For evaluation work, that means your question set can be tested against the same metric definitions, relationships, lineage, and business documentation the production system will actually use. Instead of asking whether a model can infer everything from raw schemas, you ask whether the full governed system can answer your real questions safely and consistently.

That is the right bar for a data leader.

Practical Evaluation Workflow

Use this workflow:

  1. Collect 30 to 50 real questions.
  2. Group them by difficulty, ambiguity, and access sensitivity.
  3. Create an approved baseline for the most important questions.
  4. Test schema-only behavior.
  5. Test context-rich behavior with definitions, examples, and relationships.
  6. Replay questions as different user roles.
  7. Record correctness, consistency, and failure modes.
  8. Decide where the system is safe to launch first.

If you want the broader tool-selection version of this process, see how to evaluate AI analytics tools. If you want the concept background first, start with what is Text-to-SQL and how accurate are AI data analyst tools.

FAQ

Why are public Text-to-SQL benchmarks not enough for vendor evaluation?

Public benchmarks are useful for comparing general capability, but they do not capture your schema ambiguity, metric definitions, access policies, or business vocabulary.
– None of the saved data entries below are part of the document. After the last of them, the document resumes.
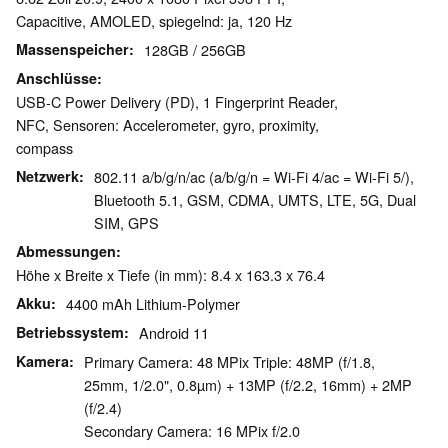
Capacitive, AMOLED, spiegelnd: ja, 120 Hz
Massenspeicher
128GB / 256GB
Anschlüsse
USB-C Power Delivery (PD), 1 Fingerprint Reader,
NFC, Sensoren: Accelerometer, gyro, proximity,
compass
Netzwerk
802.11 a/b/g/n/ac (a/b/g/n = Wi-Fi 4/ac = Wi-Fi 5/),
Bluetooth 5.1, GSM, CDMA, UMTS, LTE, 5G, Dual
SIM, GPS
Abmessungen
Höhe x Breite x Tiefe (in mm): 8.4 x 163.3 x 76.4
Akku
4400 mAh Lithium-Polymer
Betriebssystem
Android 11
Kamera
Primary Camera: 48 MPix Triple: 48MP (f/1.8,
25mm, 1/2.0", 0.8µm) + 13MP (f/2.2, 16mm) + 2MP
(f/2.4)
Secondary Camera: 16 MPix f/2.0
Production evaluation has to use your own data and your own questions.

How many test questions should I use in a Text-to-SQL evaluation?

Most teams should start with 30 to 50 real business questions. That is enough to expose failures in joins, permissions, ambiguity handling, and follow-up reasoning without turning the evaluation into a months-long research project.
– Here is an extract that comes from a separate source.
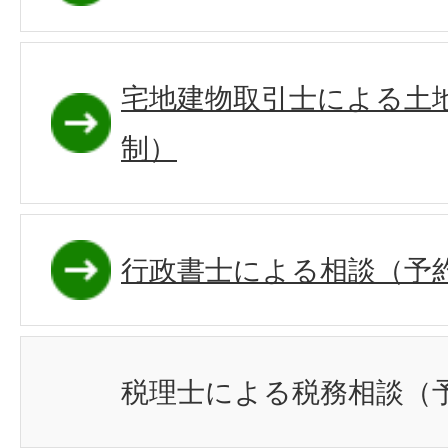
宅地建物取引士による土
制）
行政書士による相談（予
税理士による税務相談（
What should count as a successful Text-to-SQL answer?

A successful answer is not just valid SQL. It returns the correct business result, uses the right joins and metric definitions, respects access controls, and provides enough transparency to be audited or corrected.

How do context and example queries affect Text-to-SQL accuracy?

Context and example queries usually matter a lot. BigQuery recommends structured context, glossaries, relationships, and example queries for higher-quality answers, and Snowflake uses verified queries to improve semantic models and answer a broader range of questions correctly.

How does Kaelio help evaluate and improve Text-to-SQL?

Kaelio auto-builds a governed context layer from your data stack. Its built-in data agent, and any MCP-compatible agent, can then evaluate questions against shared metric definitions, lineage, and source context, which makes Text-to-SQL tests more representative of production conditions.